A proposal for adding alpha support for seccomp to Kubernetes. Seccomp is a system call filtering facility in the Linux kernel which lets applications define limits on system calls they may make, and what should happen when system calls are made. Seccomp is used to reduce the attack surface available to applications.
Applications use seccomp to restrict the set of system calls they can make. Recently, container runtimes have begun adding features to allow the runtime to interact with seccomp on behalf of the application, which eliminates the need for applications to link against libseccomp directly. Adding support in the Kubernetes API for describing seccomp profiles will allow administrators greater control over the security of workloads running in Kubernetes.
Goals of this design:
- Describe how to reference seccomp profiles in containers that use them
This design should:
- build upon previous security context work
- be container-runtime agnostic
- allow use of custom profiles
- facilitate containerized applications that link directly to libseccomp
- As an administrator, I want to be able to grant access to a seccomp profile to a class of users
- As a user, I want to run an application with a seccomp profile similar to the default one provided by my container runtime
- As a user, I want to run an application which is already libseccomp-aware in a container, and for my application to manage interacting with seccomp unmediated by Kubernetes
- As a user, I want to be able to use a custom seccomp profile and use it with my containers
Controlling access to seccomp profiles is a cluster administrator concern. It should be possible for an administrator to control which users have access to which profiles.
The pod security policy API extension governs the ability of users to make requests that affect pod and container security contexts. The proposed design should deal with required changes to control access to new functionality.
Many users will want to use images that make assumptions about running in the context of their chosen container runtime. Such images are likely to frequently assume that they are running in the context of the container runtime's default seccomp settings. Therefore, it should be possible to express a seccomp profile similar to a container runtime's defaults.
As an example, all dockerhub 'official' images are compatible with the Docker default seccomp profile. So, any user who wanted to run one of these images with seccomp would want the default profile to be accessible.
Some applications already link to libseccomp and control seccomp directly. It should be possible to run these applications unmodified in Kubernetes; this implies there should be a way to disable seccomp control in Kubernetes for certain containers, or to run with a "no-op" or "unconfined" profile.

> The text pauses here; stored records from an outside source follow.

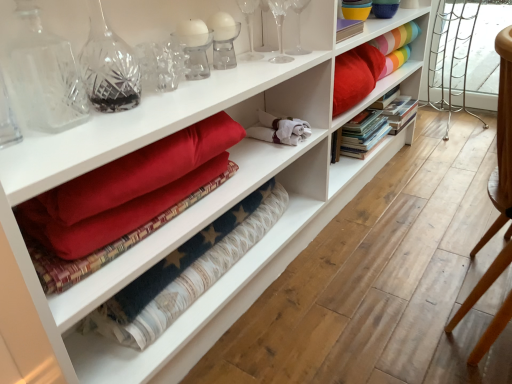 Where is `empty space that is ontop of white textured fabric at center`? The height and width of the screenshot is (384, 512). empty space that is ontop of white textured fabric at center is located at coordinates (203, 254). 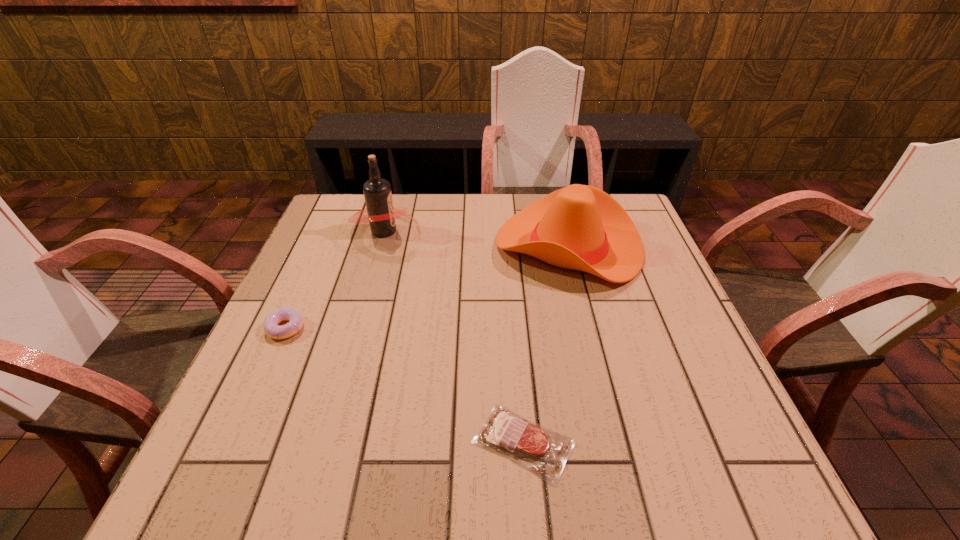 Find the location of a particular element. Image resolution: width=960 pixels, height=540 pixels. free space located on the left of the shortest object is located at coordinates (437, 442).

Locate an element on the screen. The height and width of the screenshot is (540, 960). root beer at the far edge is located at coordinates (381, 216).

What are the coordinates of `cowboy hat that is at the far edge` in the screenshot? It's located at (579, 227).

The height and width of the screenshot is (540, 960). I want to click on object that is at the near edge, so click(532, 446).

This screenshot has width=960, height=540. Find the location of `root beer situated at the left edge`. root beer situated at the left edge is located at coordinates (381, 216).

At what (x,y) coordinates should I click in order to perform the action: click on doughnut at the left edge. Please return your answer as a coordinate pair (x, y). The width and height of the screenshot is (960, 540). Looking at the image, I should click on (270, 325).

The height and width of the screenshot is (540, 960). In order to click on object at the right edge in this screenshot , I will do `click(579, 227)`.

This screenshot has width=960, height=540. What are the coordinates of `object present at the far left corner` in the screenshot? It's located at (381, 216).

This screenshot has width=960, height=540. I want to click on object located in the far right corner section of the desktop, so click(579, 227).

Sometimes, applications that link to seccomp can use the default profile for a container runtime, and restrict further on top of that. It is important to note here that in this case, applications can only place further restrictions on themselves. It is not possible to re-grant the ability of a process to make a system call once it has been removed with seccomp.
As an example, elasticsearch manages its own seccomp filters in its code.
Currently, elasticsearch is capable of running in the context of the default
Docker profile, but if in the future, elasticsearch needed to be able to call
ioperm
or iopr
(both of which are disallowed in the default profile), it
should be possible to run elasticsearch by delegating the seccomp controls to
the pod.
Different applications have different requirements for seccomp profiles; it should be possible to specify an arbitrary seccomp profile and use it in a container. This is more of a concern for applications which need a higher level of privilege than what is granted by the default profile for a cluster, since applications that want to restrict privileges further can always make additional calls in their own code.
An example of an application that requires the use of a syscall disallowed in
the Docker default profile is Chrome, which needs clone
to create a new user
namespace. Another example would be a program which uses ptrace
to
implement a sandbox for user-provided code, such as
eval.in.
Docker supports the open container initiative's API for seccomp, which is very close to the libseccomp API. It allows full specification of seccomp filters, with arguments, operators, and actions.
Docker allows the specification of a single seccomp filter. There are community requests for:
Issues:
- docker/22109: composable seccomp filters
- docker/21105: custom seccomp filters for builds
The rkt
runtime delegates to systemd for seccomp support; there is an open
issue to add support once appc
supports it. The appc
project has an open
issue to be able to describe seccomp as an isolator in an appc pod.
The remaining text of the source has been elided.